On the ensuing fourth-and-5, Jackson couldn’t connect with tight end Mark Andrews. On the Ravens’ final possession, starting at their 26-yard line with 116 seconds and one timeout remaining, they again needed a touchdown. They barely got into field goal range. Highsmith ended the game with a sack, the one outcome Jackson couldn’t afford with time still on the clock.

“Obviously, talent only gets you so far in life and in football in general,” Smith said. “So it’s about playing, doing your one-eleventh, and [if] 10 are doing their job and one isn’t — hey, it’s not good enough. So it’s about honing in on the details, each and every individual, including myself, play in and play out. And, yes, it’s the NFL, people are going to make plays, but it’s about responding. How are you going to respond?”

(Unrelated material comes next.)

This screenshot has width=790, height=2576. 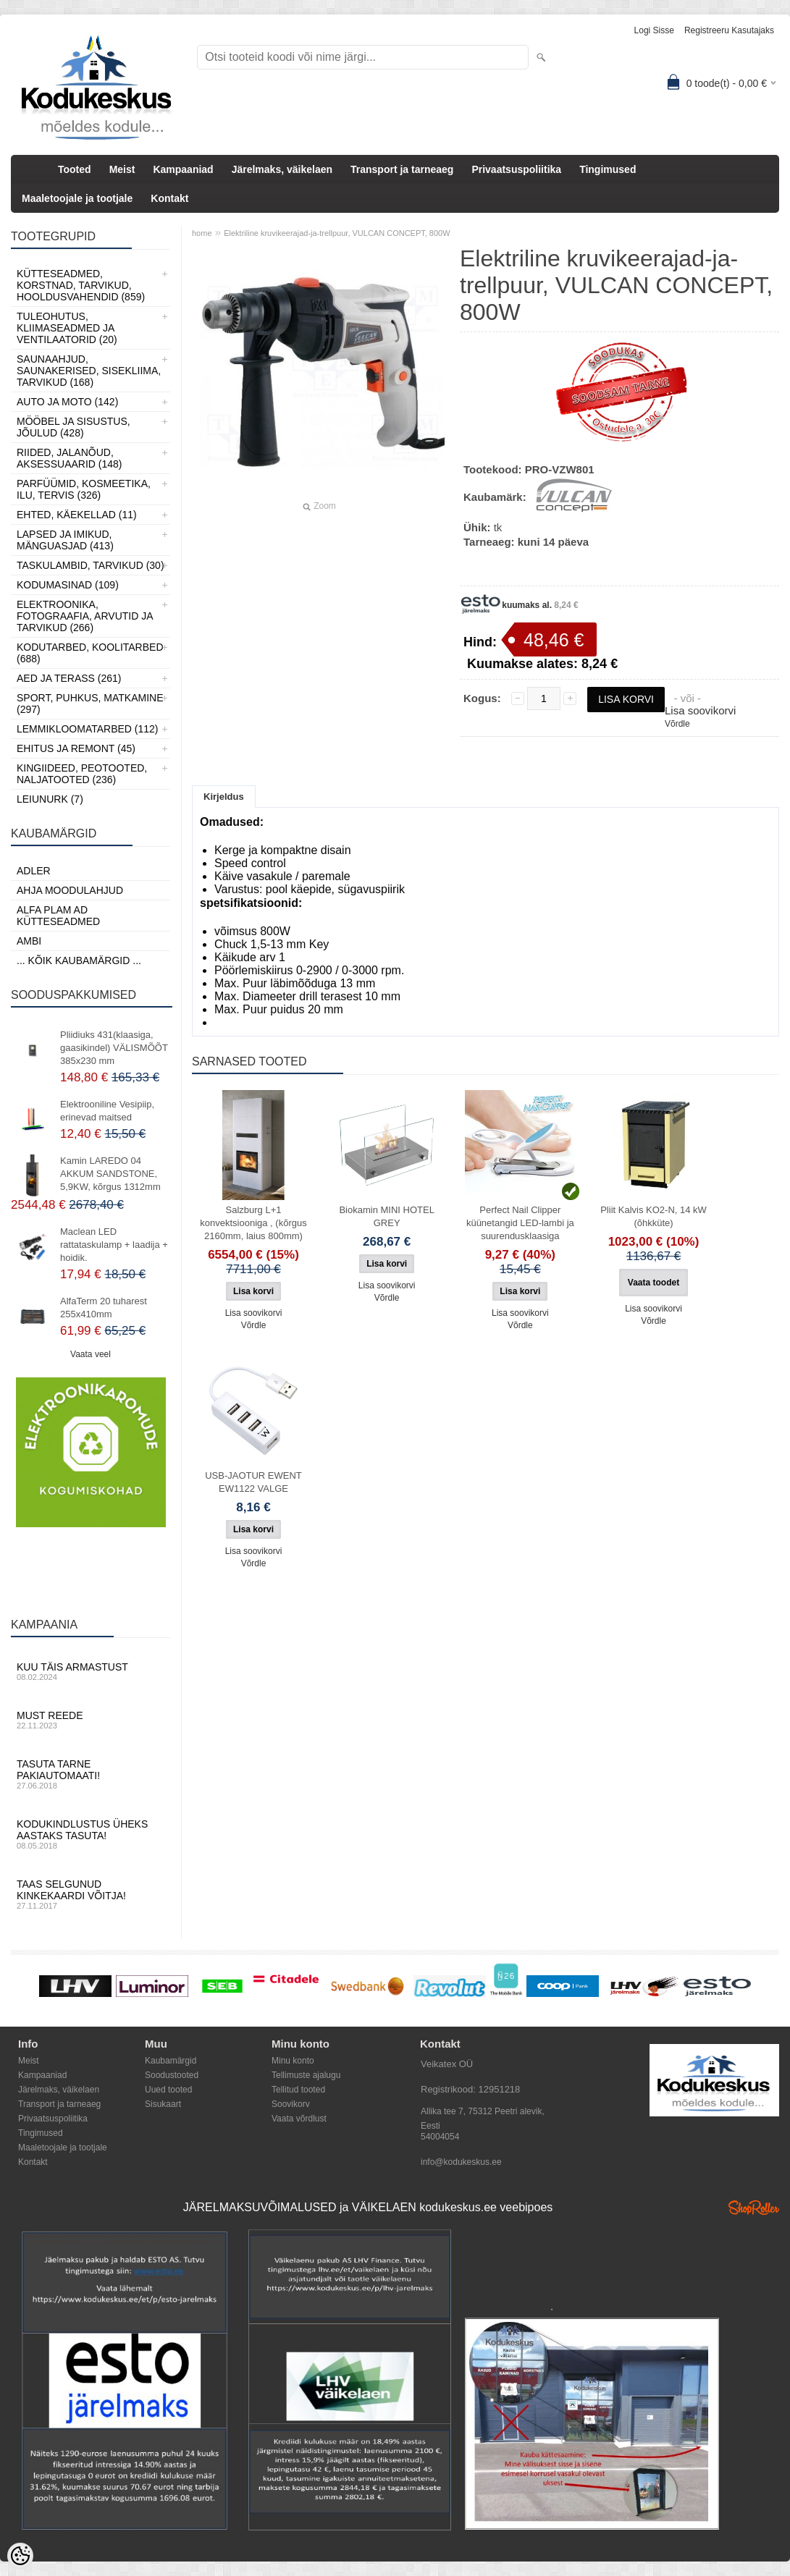 What do you see at coordinates (77, 514) in the screenshot?
I see `Ehted, Käekellad (11)` at bounding box center [77, 514].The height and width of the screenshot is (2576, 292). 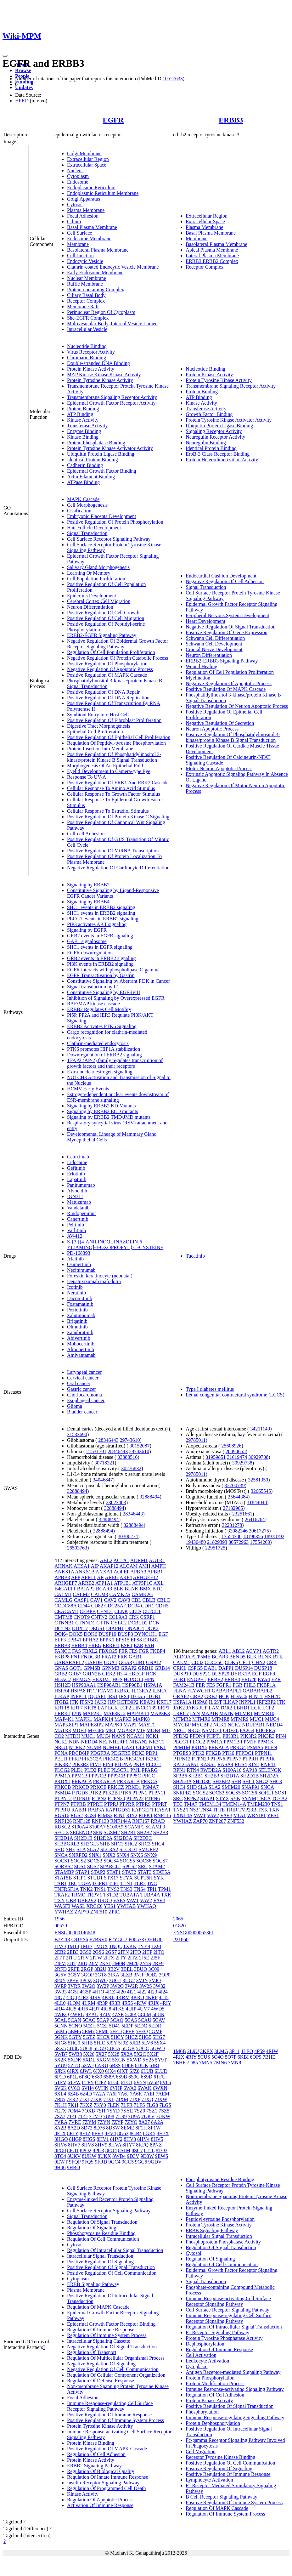 What do you see at coordinates (182, 1815) in the screenshot?
I see `TXNL4A` at bounding box center [182, 1815].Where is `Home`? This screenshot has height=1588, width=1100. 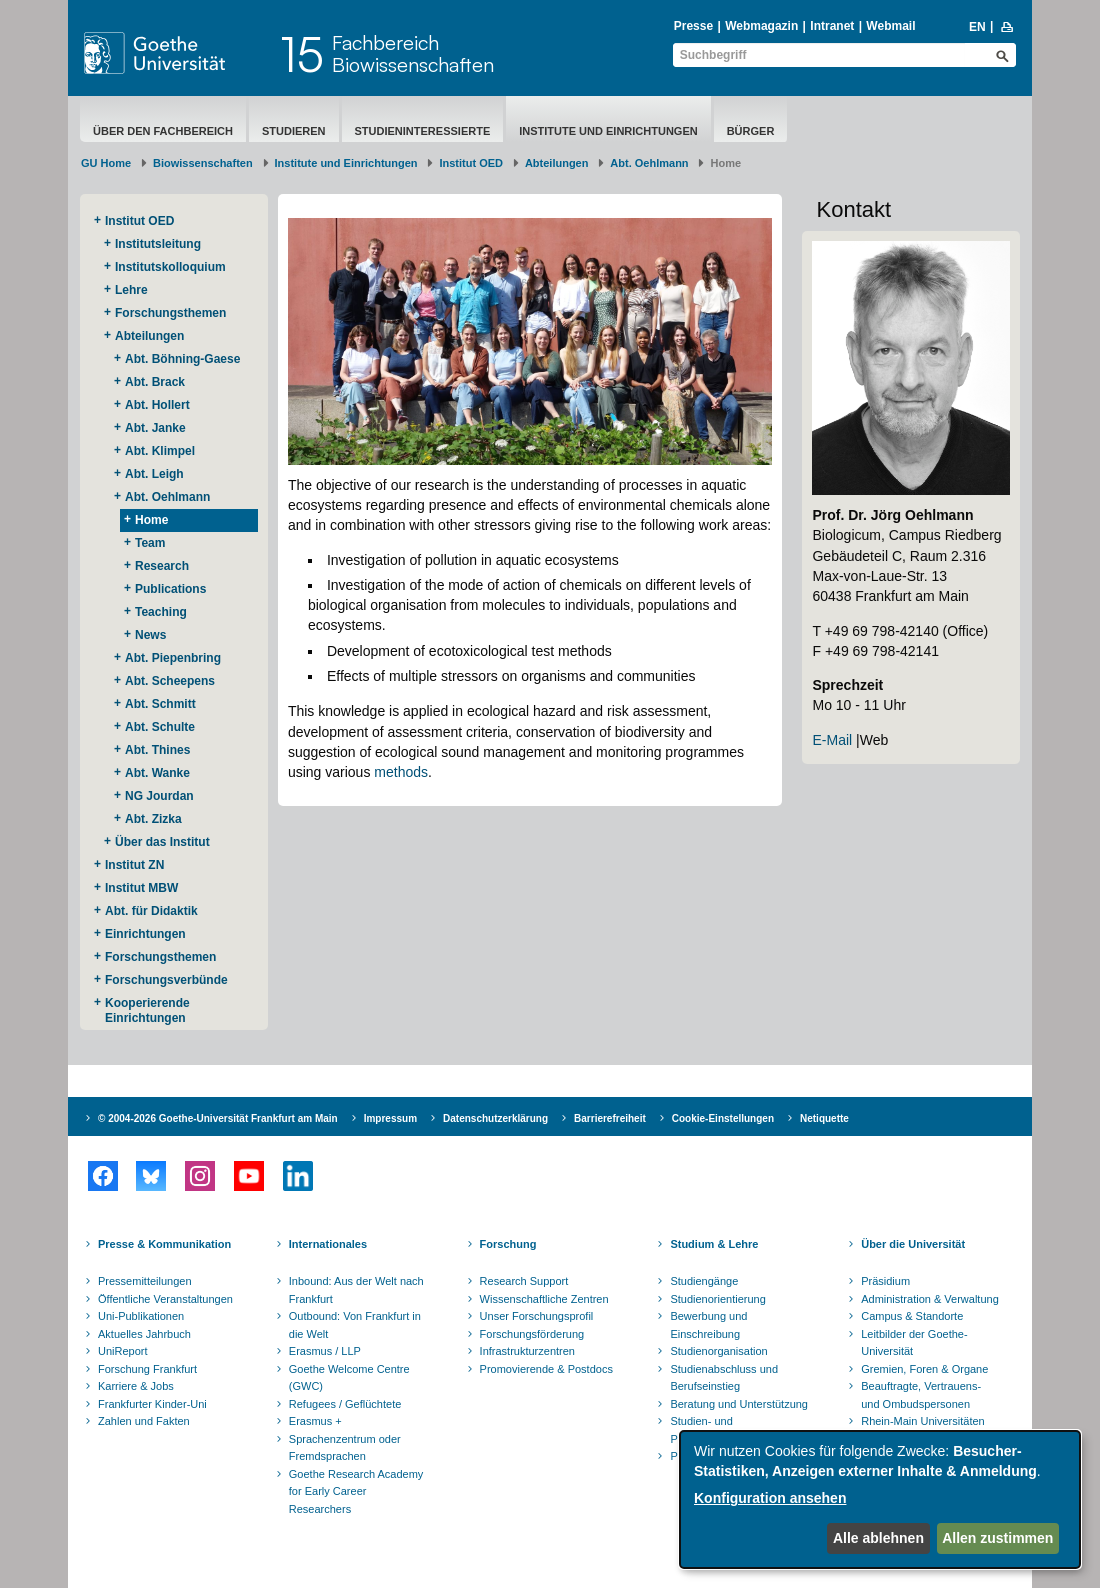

Ravens wide receiver Zay Flowers catches a pass in the first quarter. (Jerry Jackson/The Banner)

That’s the question that will define this Ravens season. Smith had asked teammates in the week of practice leading up to Sunday’s game what they were willing to give up to control their own destiny. He wanted them to consider legacy — their own and this season’s. He didn’t care whether he got a reaction from his speech. He wanted results.

“It’s not about just looking for a ‘hoorah!’ or anything like that,” Smith said Wednesday. “It is more of the truth, and you show me how you play the game. I think that’s plain and simple.”

The Ravens, time and again this season, have shown who they are. The Ravens, time and again Sunday, offered bitter reminders of that flawed identity.

They trailed by 14 points in the second quarter and 11 in the fourth quarter. They missed an extra point, committed untimely penalties (five for 39 yards), struggled to rush the passer (no sacks), swerved off course in the red zone (two touchdowns in six trips) and sent a crowd of 70,000-plus home with a loss for the fifth time in eight home games.

Maybe the Ravens will change for the better. Maybe Jackson and Harbaugh see a path forward. There is still time.

Or maybe their season’s just taken a turn for the worse.